The government's campaign for transformation in manufacturing is cast around three pillars

Jyoti Mukul New Delhi
he Narendra Modi government’s ‘Make In India’ campaign aims at spurring a manufacturing-led growth with more focus on the ease of doing business than on an incentive-linked investment climate.

While industry has welcomed the message from the government, along with the small measures announced in the Budget, growth would depend on improvement in domestic and external consumption, as well as a revival in capital formation led by investment in infrastructure.

The government’s campaign for transformation inmanufacturing is cast around three pillars. The first is improving business environment through the ease of doing business and de-licensing as well as enabling manufacturing by setting up industrial corridors, clusters and smart cities. For overseas capital, the measures include permitting foreign direct investment in railways, construction and defence. Although manufacturing showed a 3.5% growth in the first quarter of the current financial year against a fall of 1.2% last year, the revival is still precarious with the latest July figure for manufacturing showing a fall of one% against three% growth in July last year.

Cumulatively, however, a 2.3% growth was witnessed during the April-July period against a negative 0.1% last year, according to the index for industrial production released by the Ministry of Statistics and Programme Implementation. “It is early to predict an immediate recovery. However, the indications are optimistic. The government focus is on encouraging job creation, investments and spurring economic growth,” said Sanjay Kirloskar, chairman and managing director, Kirloskar Brothers Limited.

According to Kirloskar, the slowdown in demand from domestic and international market resulted in lower than expected growth. Short term factors like negative business sentiments owing to policy paralysis and regulatory delays brought manufacturing to its current state. “Our infrastructure needs improvement in order to compete with manufacturing clusters of China, Indonesia and Vietnam. Besides, there are long-term reasons like structural issues and delay in several clearances at state and central level, labour laws, land acquisition.”  The effectiveness of delivery mechanism will be vital for the sustained growth of manufacturing industries.
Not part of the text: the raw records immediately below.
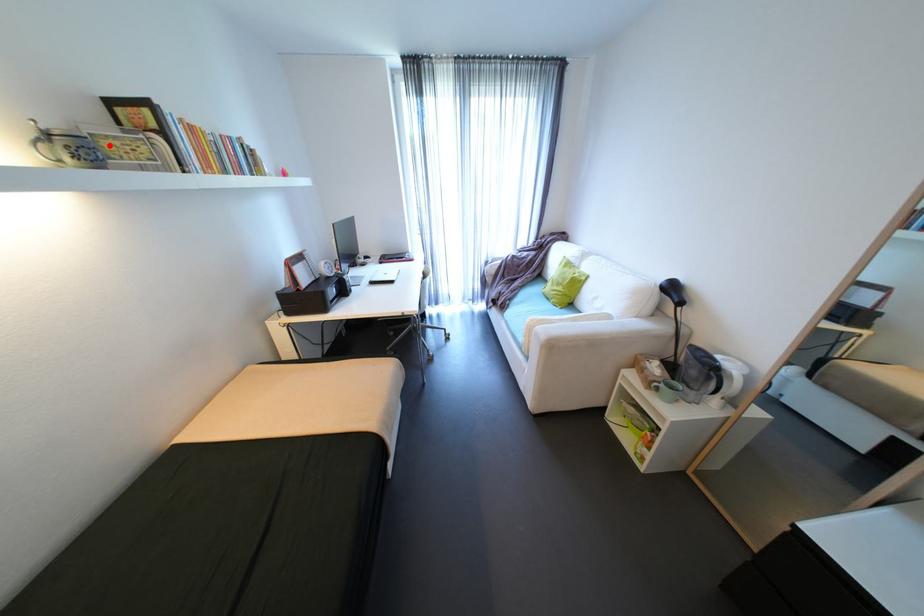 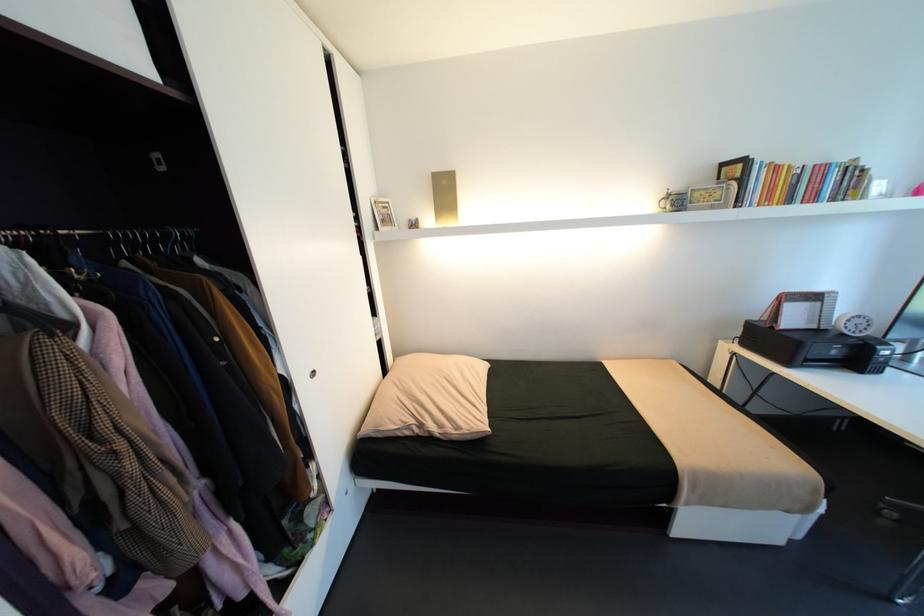 Find the pixel in the second image that matches the highlighted location in the first image.

(700, 196) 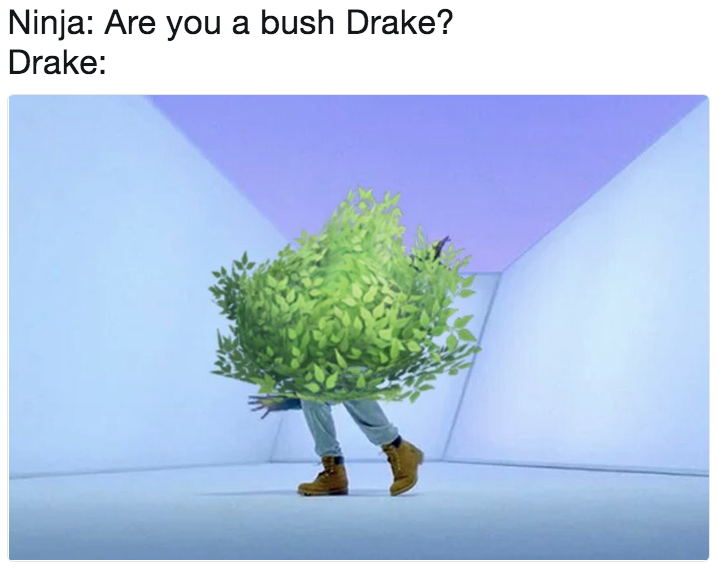 You are a GUI agent. You are given a task and a screenshot of the screen. Output one action in this format:
    pyautogui.click(x=<x>, y=<y>)
    Task: Click on the dark blue ceiling
    
    Given the screenshot: What is the action you would take?
    pyautogui.click(x=445, y=153) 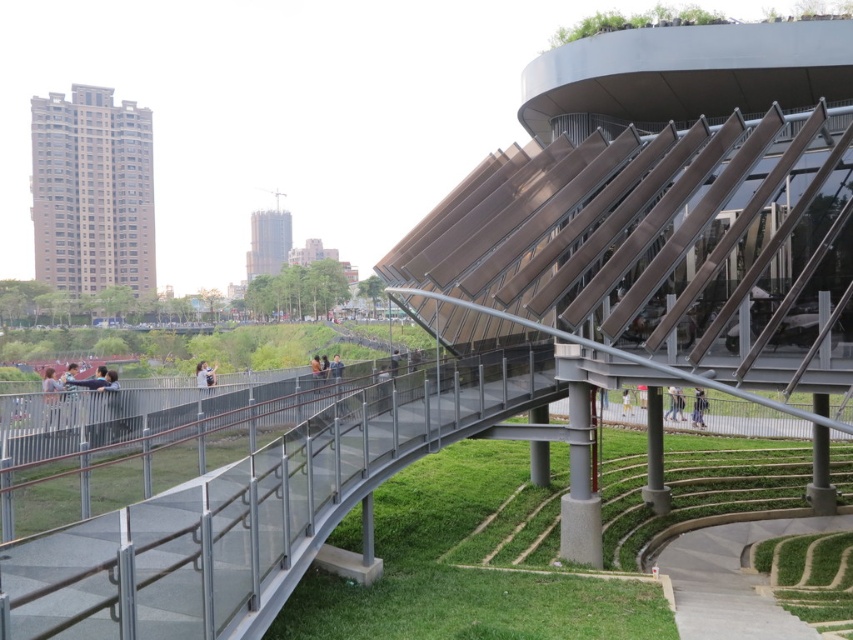 You are a landscape architect evaluating the space between the green grass at lower right and the smooth glass skyscraper at upper center. Which area takes up more ground space?

The smooth glass skyscraper at upper center occupies more ground space than the green grass at lower right.

You are standing at the point marked by the coordinates point (810,577) in the image. What do you see directly below you?

The point (810,577) indicates green grass at lower right, so you are standing above green grass at lower right.

You are a landscape architect evaluating the space between the green grass at lower right and the smooth glass skyscraper at upper center. Which area has a smaller width?

The green grass at lower right is thinner than the smooth glass skyscraper at upper center, so the green grass at lower right has a smaller width. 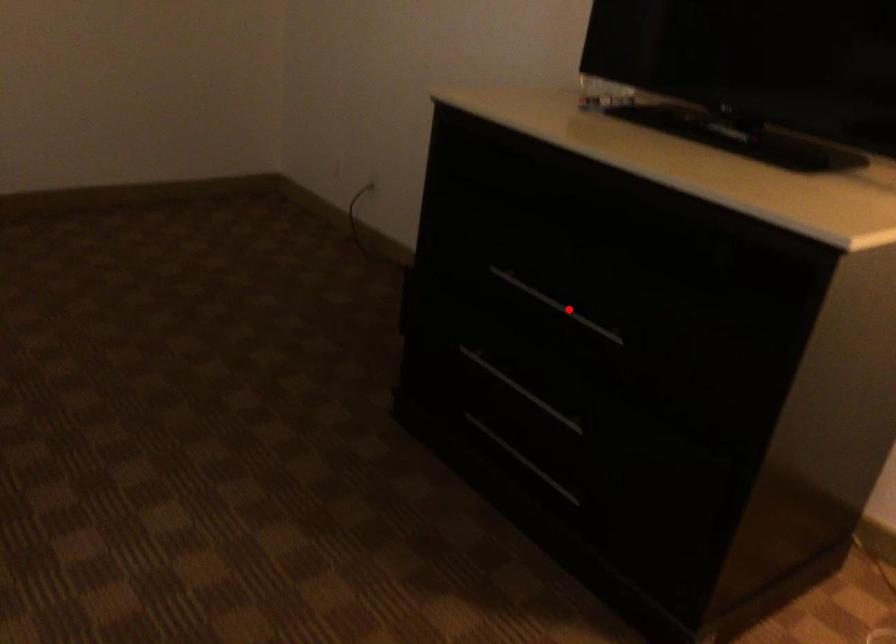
The government intent would need to be backed up by improvement in domestic consumption and overseas demand, said Amit Kalyani, executive director, Bharat Forge. “The Prime Minister has laid down a roadmap with emphasis on transparency. The intent is good and results may be visible in a year’s time. But a lot would also depend on how the situation develops in the West Asia and Russia,” he said.

Success would come from effective implementation of factors that are important for Indian manufacturing to become globally competitive, said  Harsh Pati Singhania, director, JK Organisation & managing director JK Paper.

Industry is near unanimous on core sector push to manufacturing. Infrastructure development is considered a vital component for the growth strategy. Kirloskar said development in infrastructure leads to two pronged effects for the economy. It generates demand for the industry and creates employment and also makes business activities competitive in the international arena. “Good infrastructure stimulates the growth of manufacturing industry by attracting investments from various geographies. Robust infrastructure will make the overall manufacturing sector efficient and cost-effective, which in turn, should make Indian goods more competitive in the global markets.”

Currently, manufacturing contributes a mere 16% to India’s GDP, compared to a 56.5% contribution by services. According to KPMG, new investment projects announced in the manufacturing sector were down 70% in 2012-13 from 2008-09. Besides, most manufacturing exports remained in the skill intensive sector

India’s share of global manufacturing stands at little over 2%. Compare it to China which has positioned itself as the workshop of the world over the years, accounting for 22.4% of global manufacturing.

Adil Zaidi, Director - Infrastructure Practice, Ernst & Young said though connecting requirement of clearances through a dashboard such as eBiz, is a welcome step to build investor confidence, the actual growth will only reflect once the fundamental challenges of availability of land, labour related issues, multiple taxation are overcome through timely reforms in Land Acquisition Act, Labour Laws and Tax regime.